公庫というと、以前は取引実績がある人にはあれこれと融資が効くイメージでしたが、今はその傾向は弱まり、「物件単体の評価」を重視する傾向が強まっているのだなと感じました。
■それでも今から始めるなら
焦る気持ちをグッと抑える為にも、ここで私が5年前に購入した戸建を紹介したいと思います。
この時は融資を使って購入しましたが、これくらいの価格ならば現金で買える人もいるかと思います。「融資使ってんじゃん!」という突っ込みは置いておいて、一部の人の参考になれば幸いです(笑)。
この戸建は、ポータルサイトでオーナーチェンジ戸建として売りに出ていました。問い合わせを入れると、たまたま知り合いの大家さんの物件でした。そこで、申し訳ないと思いながらも、指値の相談をさせて頂き、まとまったところで買わせていただきました。
場所は札幌市内で当時で築43年、広さは160㎡以上ありました。

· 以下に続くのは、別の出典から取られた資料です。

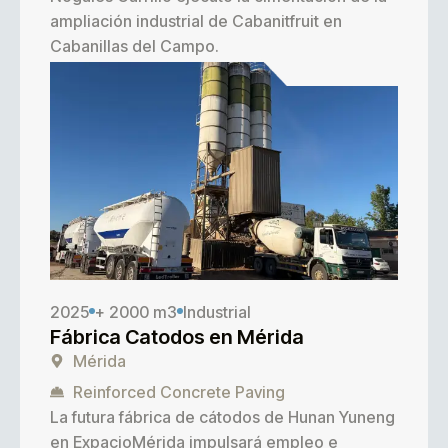
ampliación industrial de
Cabanitfruit
en
Cabanillas del Campo.
2025
+ 2000 m3
Industrial
Fábrica Catodos en Mérida
Mérida
Reinforced Concrete Paving
La futura fábrica de cátodos de
Hunan Yuneng
en ExpacioMérida impulsará empleo e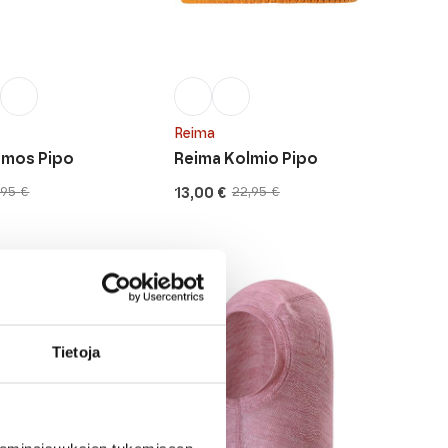
Reima
rmos Pipo
Reima Kolmio Pipo
13,00
€
,95
€
22,95
€
nen
Alkuperäinen
Nykyinen
hinta
hinta
oli:
on:
22,95 €.
13,00 €.
Tietoja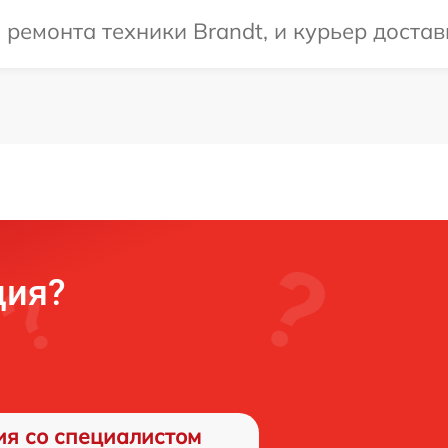
емонта техники Brandt, и курьер достави
ция?
ия со специалистом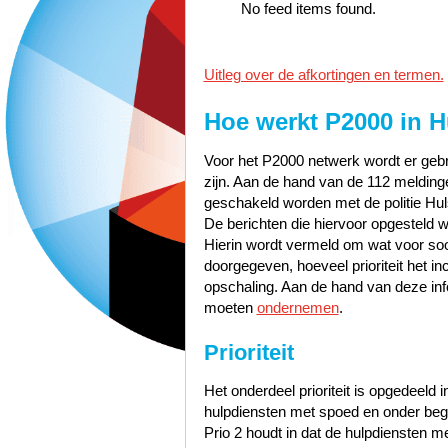
No feed items found.
Uitleg over de afkortingen en termen.
Hoe werkt P2000 in
H
Voor het P2000 netwerk wordt er gebru
zijn. Aan de hand van de 112 meldinge
geschakeld worden met de politie Hu
De berichten die hiervoor opgesteld w
Hierin wordt vermeld om wat voor soor
doorgegeven, hoeveel prioriteit het i
opschaling. Aan de hand van deze inf
moeten
ondernemen
.
Prioriteit
Het onderdeel prioriteit is opgedeeld i
hulpdiensten met spoed en onder bege
Prio 2 houdt in dat de hulpdiensten 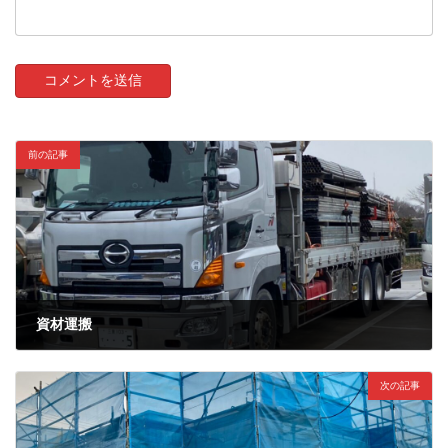
前の記事
資材運搬
2023年1月23日
次の記事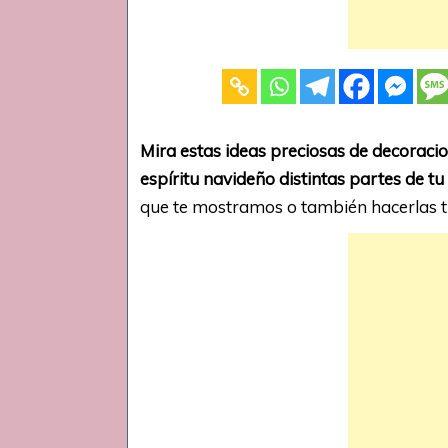
Mira estas ideas preciosas de decoraci
espíritu navideño distintas partes de tu
que te mostramos o también hacerlas 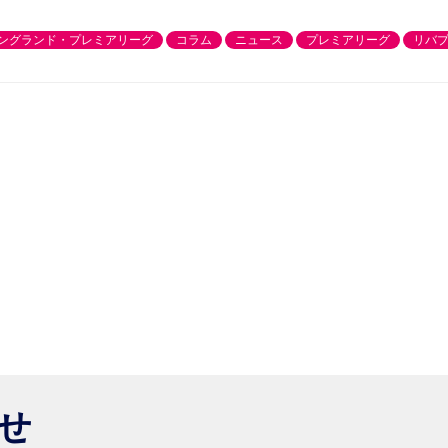
ングランド・プレミアリーグ
コラム
ニュース
プレミアリーグ
リバ
らせ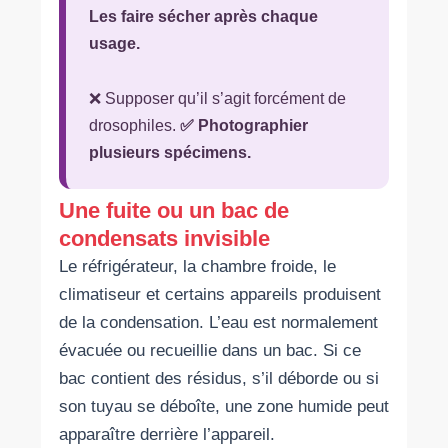
Les faire sécher après chaque
usage.
❌ Supposer qu’il s’agit forcément de
drosophiles.
✅ Photographier
plusieurs spécimens.
Une fuite ou un bac de
condensats invisible
Le réfrigérateur, la chambre froide, le
climatiseur et certains appareils produisent
de la condensation. L’eau est normalement
évacuée ou recueillie dans un bac. Si ce
bac contient des résidus, s’il déborde ou si
son tuyau se déboîte, une zone humide peut
apparaître derrière l’appareil.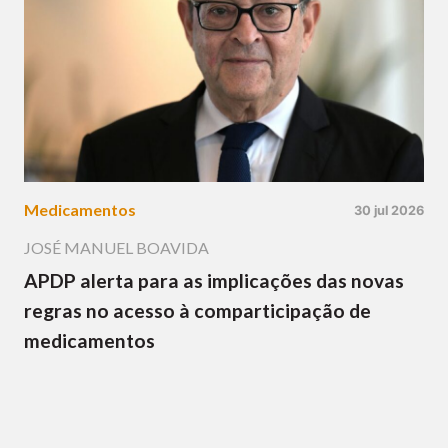
Medicamentos
30 jul 2026
JOSÉ MANUEL BOAVIDA
APDP alerta para as implicações das novas
regras no acesso à comparticipação de
medicamentos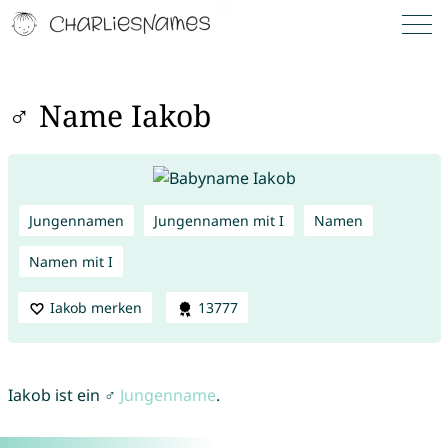
♂ Name Iakob
Jungennamen
Jungennamen mit I
Namen
Namen mit I
Iakob merken
13777
Iakob ist ein ♂
Jungenname
.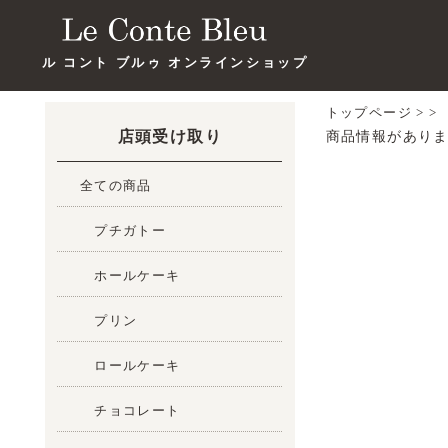
ル コント ブルゥ オンラインショップ
トップページ
>
>
店頭受け取り
商品情報があり
全ての商品
プチガトー
ホールケーキ
プリン
ロールケーキ
チョコレート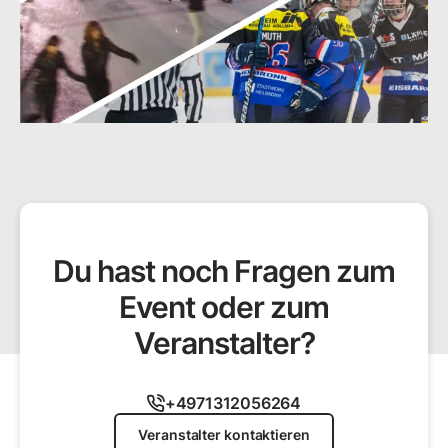
Du hast noch Fragen zum
Event oder zum
Veranstalter?
+4971312056264
Veranstalter kontaktieren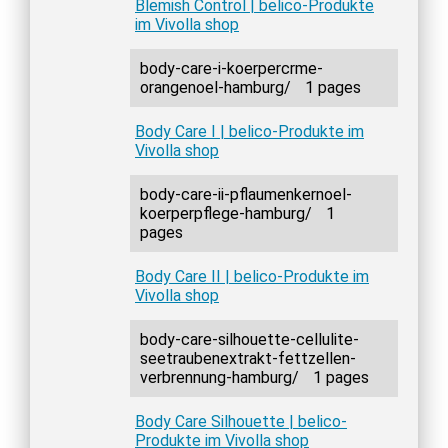
Blemish Control | belico-Produkte
im Vivolla shop
body-care-i-koerpercrme-
orangenoel-hamburg/
1 pages
Body Care I | belico-Produkte im
Vivolla shop
body-care-ii-pflaumenkernoel-
koerperpflege-hamburg/
1
pages
Body Care II | belico-Produkte im
Vivolla shop
body-care-silhouette-cellulite-
seetraubenextrakt-fettzellen-
verbrennung-hamburg/
1 pages
Body Care Silhouette | belico-
Produkte im Vivolla shop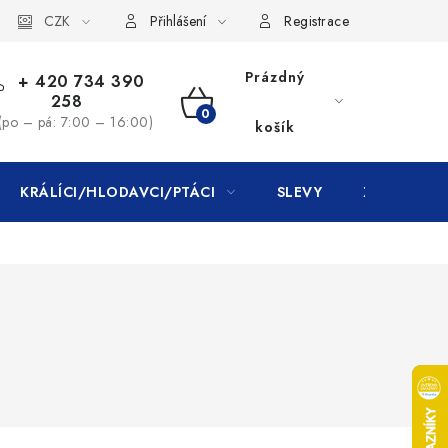
CZK
Přihlášení
Registrace
Prázdný
+ 420 734 390
258
NÁKUPNÍ
(po – pá: 7:00 – 16:00)
košík
KOŠÍK
KRÁLÍCI/HLODAVCI/PTÁCI
SLEVY
ZNAČKY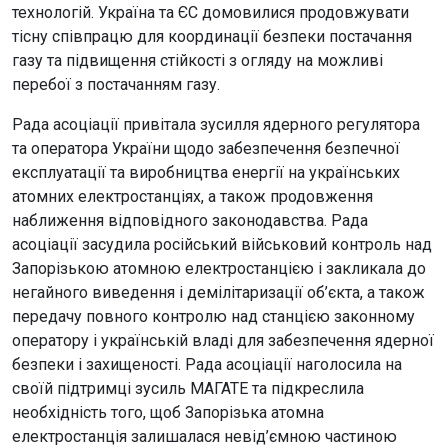
технологій. Україна та ЄС домовилися продовжувати
тісну співпрацю для координації безпеки постачання
газу та підвищення стійкості з огляду на можливі
перебої з постачанням газу.
Рада асоціації привітала зусилля ядерного регулятора
та оператора України щодо забезпечення безпечної
експлуатації та виробництва енергії на українських
атомних електростанціях, а також продовження
наближення відповідного законодавства. Рада
асоціації засудила російський військовий контроль над
Запорізькою атомною електростанцією і закликала до
негайного виведення і демілітаризації об’єкта, а також
передачу повного контролю над станцією законному
оператору і українській владі для забезпечення ядерної
безпеки і захищеності. Рада асоціації наголосила на
своїй підтримці зусиль МАГАТЕ та підкреслила
необхідність того, щоб Запорізька атомна
електростанція залишалася невід’ємною частиною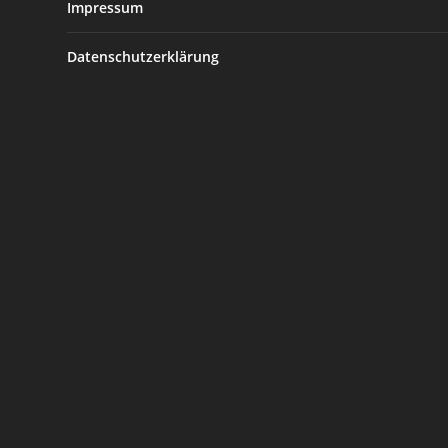
Impressum
Datenschutzerklärung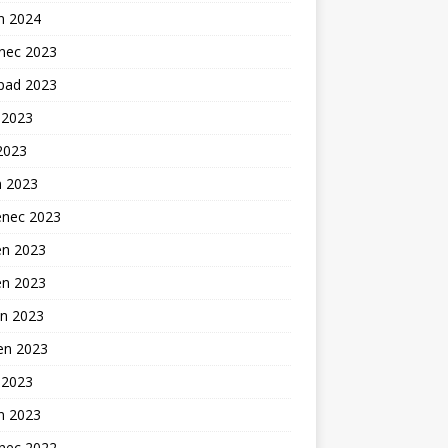
n 2024
inec 2023
opad 2023
 2023
2023
n 2023
enec 2023
en 2023
en 2023
n 2023
en 2023
 2023
n 2023
inec 2022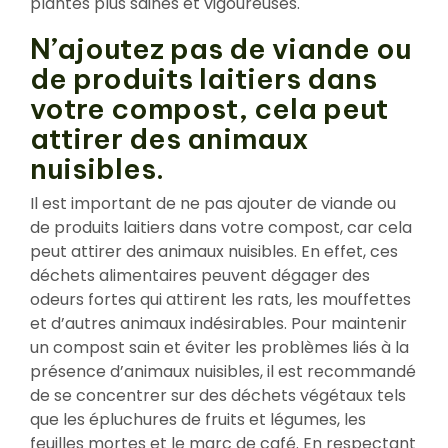
plantes plus saines et vigoureuses.
N’ajoutez pas de viande ou
de produits laitiers dans
votre compost, cela peut
attirer des animaux
nuisibles.
Il est important de ne pas ajouter de viande ou
de produits laitiers dans votre compost, car cela
peut attirer des animaux nuisibles. En effet, ces
déchets alimentaires peuvent dégager des
odeurs fortes qui attirent les rats, les mouffettes
et d’autres animaux indésirables. Pour maintenir
un compost sain et éviter les problèmes liés à la
présence d’animaux nuisibles, il est recommandé
de se concentrer sur des déchets végétaux tels
que les épluchures de fruits et légumes, les
feuilles mortes et le marc de café. En respectant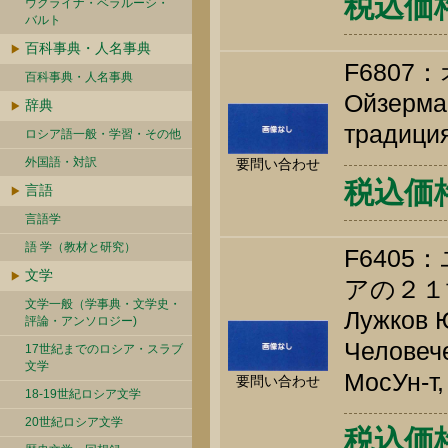
税込価格 
ウクライナ・ベラルーシ・
バルト
百科事典・人名事典
F680
百科事典・人名事典
Ойзерман
辞典
традиция
ロシア語一般・学習・その他
外国語・対訳
要問い合わせ
税込価格 
言語
言語学
語 学（教材と研究）
F640
文学
アの２１
文学一般（学事典・文学史・
Лужков Ю
評論・アンソロジー)
Человече
17世紀までのロシア・スラブ
文学
МосУн-т,
要問い合わせ
18-19世紀ロシア文学
20世紀ロシア文学
税込価格 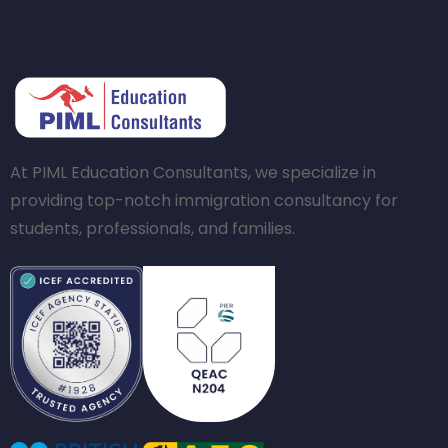
At PIML Education Consultants, we specialize in
providing top-notch immigration consultancy for
students, professionals, and families.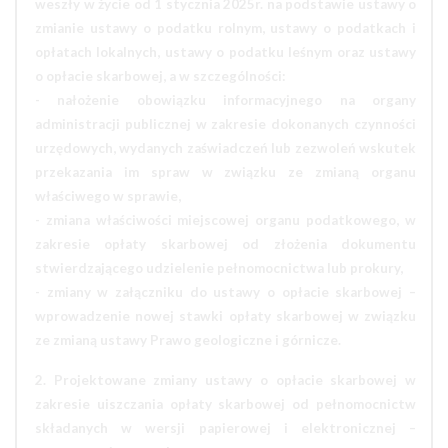
weszły w życie od 1 stycznia 2025r. na podstawie ustawy o
zmianie ustawy o podatku rolnym, ustawy o podatkach i
opłatach lokalnych, ustawy o podatku leśnym oraz ustawy
o opłacie skarbowej, a w szczególności:
- nałożenie obowiązku informacyjnego na organy
administracji publicznej w zakresie dokonanych czynności
urzędowych, wydanych zaświadczeń lub zezwoleń wskutek
przekazania im spraw w związku ze zmianą organu
właściwego w sprawie,
- zmiana właściwości miejscowej organu podatkowego, w
zakresie opłaty skarbowej od złożenia dokumentu
stwierdzającego udzielenie pełnomocnictwa lub prokury,
- zmiany w załączniku do ustawy o opłacie skarbowej –
wprowadzenie nowej stawki opłaty skarbowej w związku
ze zmianą ustawy Prawo geologiczne i górnicze.
2. Projektowane zmiany ustawy o opłacie skarbowej w
zakresie uiszczania opłaty skarbowej od pełnomocnictw
składanych w wersji papierowej i elektronicznej –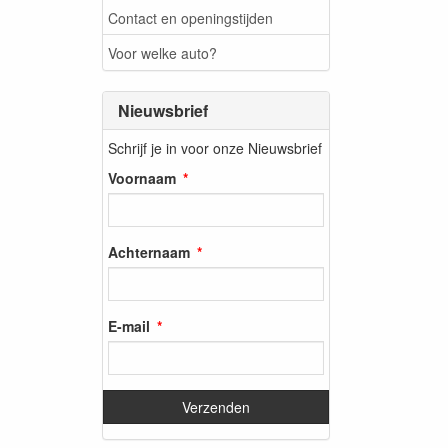
Contact en openingstijden
Voor welke auto?
Nieuwsbrief
Schrijf je in voor onze Nieuwsbrief
Voornaam
Achternaam
E-mail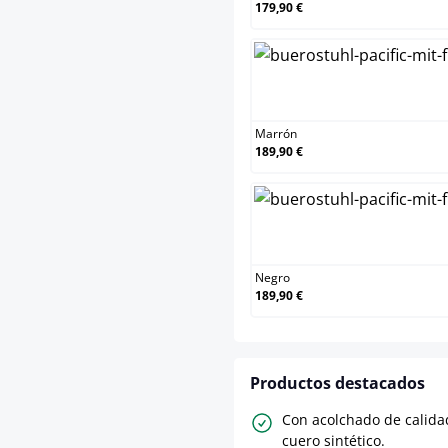
179,90 €
Mar
Marrón
189,90 €
Neg
Negro
189,90 €
Productos destacados
Con acolchado de calida
cuero sintético.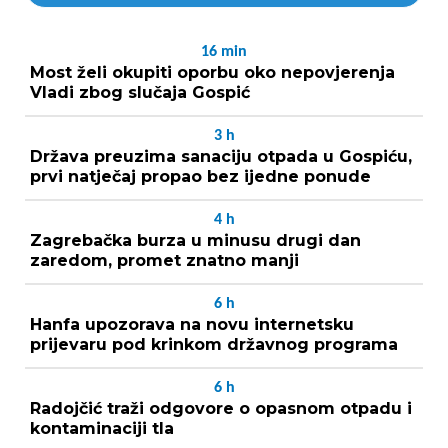
16
min
Most želi okupiti oporbu oko nepovjerenja
Vladi zbog slučaja Gospić
3
h
Država preuzima sanaciju otpada u Gospiću,
prvi natječaj propao bez ijedne ponude
4
h
Zagrebačka burza u minusu drugi dan
zaredom, promet znatno manji
6
h
Hanfa upozorava na novu internetsku
prijevaru pod krinkom državnog programa
6
h
Radojčić traži odgovore o opasnom otpadu i
kontaminaciji tla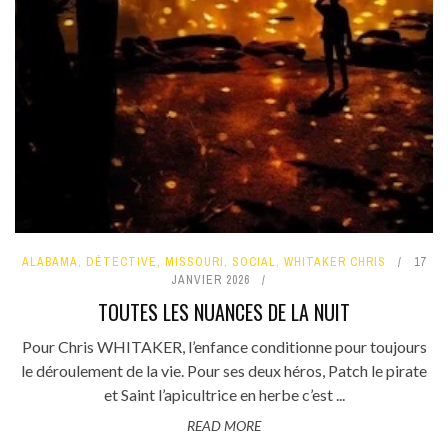
ALABAMA
,
DÉTECTIVE
,
MISSOURI
,
SOCIAL
,
WHITAKER CHRIS
17
JANVIER 2026
TOUTES LES NUANCES DE LA NUIT
Pour Chris WHITAKER, l’enfance conditionne pour toujours
le déroulement de la vie. Pour ses deux héros, Patch le pirate
et Saint l’apicultrice en herbe c’est ...
READ MORE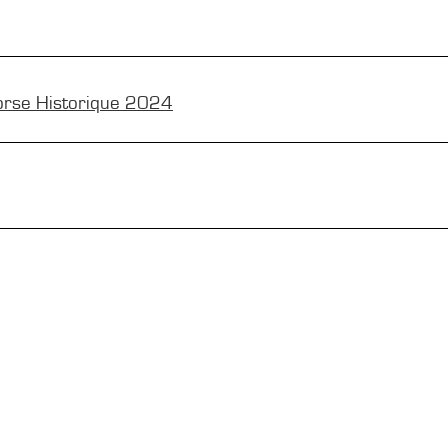
orse Historique 2024
PRESSE
ARC
Tour
Accréditations média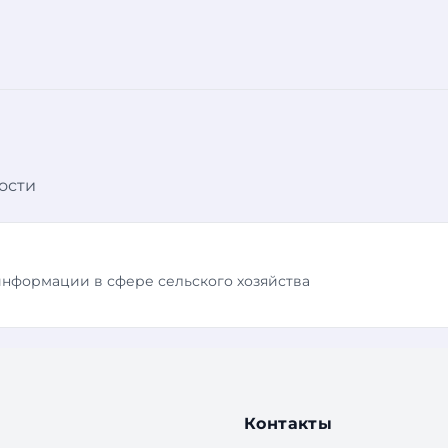
ости
информации в сфере сельского хозяйства
Контакты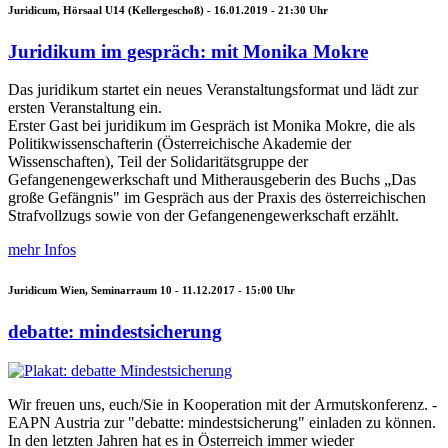
Juridicum, Hörsaal U14 (Kellergeschoß) -
16.01.2019 - 21:30
Uhr
Juridikum im gespräch: mit Monika Mokre
Das juridikum startet ein neues Veranstaltungsformat und lädt zur
ersten Veranstaltung ein.
Erster Gast bei juridikum im Gespräch ist Monika Mokre, die als
Politikwissenschafterin (Österreichische Akademie der
Wissenschaften), Teil der Solidaritätsgruppe der
Gefangenengewerkschaft und Mitherausgeberin des Buchs „Das
große Gefängnis" im Gespräch aus der Praxis des österreichischen
Strafvollzugs sowie von der Gefangenengewerkschaft erzählt.
mehr Infos
Juridicum Wien, Seminarraum 10 -
11.12.2017 - 15:00
Uhr
debatte: mindestsicherung
Wir freuen uns, euch/Sie in Kooperation mit der Armutskonferenz. -
EAPN Austria zur "debatte: mindestsicherung" einladen zu können.
In den letzten Jahren hat es in Österreich immer wieder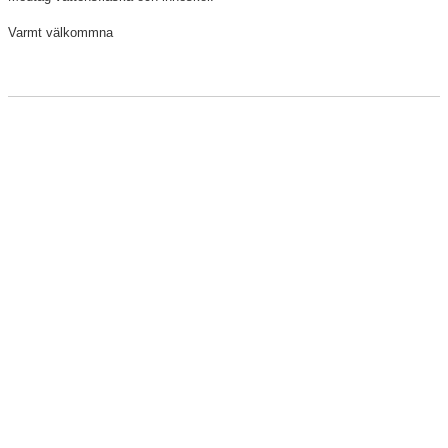
Varmt välkommna
Kontakt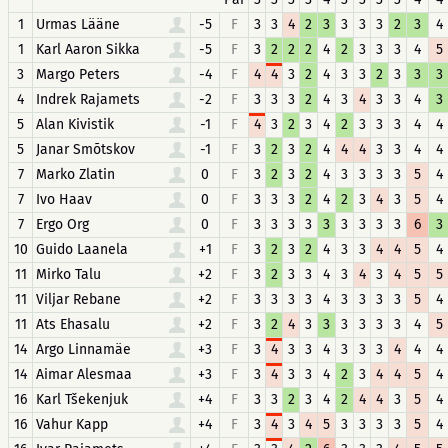
1
Urmas Lääne
-5
F
3
3
4
2
3
3
3
3
2
3
4
1
Karl Aaron Sikka
-5
F
3
2
2
2
4
2
3
3
3
4
5
3
Margo Peters
-4
F
4
4
3
2
4
3
3
2
3
3
3
4
Indrek Rajamets
-2
F
3
3
3
2
4
3
4
3
3
4
3
5
Alan Kivistik
-1
F
4
3
2
3
4
2
3
3
3
4
4
5
Janar Smõtskov
-1
F
3
2
3
2
4
4
4
3
3
4
4
7
Marko Zlatin
0
F
3
2
3
2
4
3
3
3
3
5
4
7
Ivo Haav
0
F
3
3
3
2
4
2
3
4
3
5
4
7
Ergo Org
0
F
3
3
3
3
3
3
3
3
3
6
3
10
Guido Laanela
+1
F
3
2
3
2
4
3
3
4
4
5
4
11
Mirko Talu
+2
F
3
2
3
3
4
3
4
3
4
5
5
11
Viljar Rebane
+2
F
3
3
3
3
4
3
3
3
3
5
4
11
Ats Ehasalu
+2
F
3
2
4
3
3
3
3
3
3
4
5
14
Argo Linnamäe
+3
F
3
4
3
3
4
3
3
3
4
4
4
14
Aimar Alesmaa
+3
F
3
4
3
3
4
2
3
4
4
5
4
16
Karl Tšekenjuk
+4
F
3
3
2
3
4
2
4
4
3
5
4
16
Vahur Kapp
+4
F
3
4
3
4
5
3
3
3
3
5
4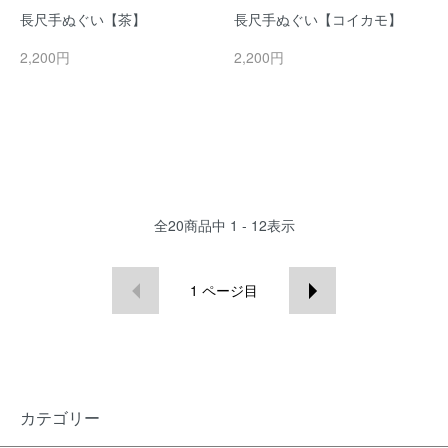
長尺手ぬぐい【茶】
長尺手ぬぐい【コイカモ】
2,200円
2,200円
全
20
商品中
1 - 12
表示
1
ページ目
カテゴリー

価格は550万円で家賃は月額8万円。利回りは約16%です。戸建ですがオーナーチェンジ物件でしたので、購入した日から家賃を頂けるのが良い点です。
オーナーチェンジ物件の場合、過去のリフォーム履歴が入手できないことが多いですが、この物件は知り合いの大家さんの持ち物だった為、詳細なリフォーム内容を確認することができ、安心して購入に進むことができました。
この時は日本政策金融公庫で融資を受けました。(前述の通り、今は築40年を超えると評価が出ないそうなので、今ですと公庫でも融資は使えないかもしれません)。
この時は、諸経費もいれた総額約580万円のうち、自己資金を約2割の130万円を入れ、融資を450万円して頂きました。金利2.06%で期間は10年でした。当初月の返済が4.6万円でしたが、元金均等払いなので、今は4.3万円ほどになりました。
管理費や固定資産税、年間の火災保険料などを加味すると、月額2万円程(税引前)のキャッシュフローです。購入から5年以上経ちますが、未だに退去や大きな問題もなく順調に運営出来ています。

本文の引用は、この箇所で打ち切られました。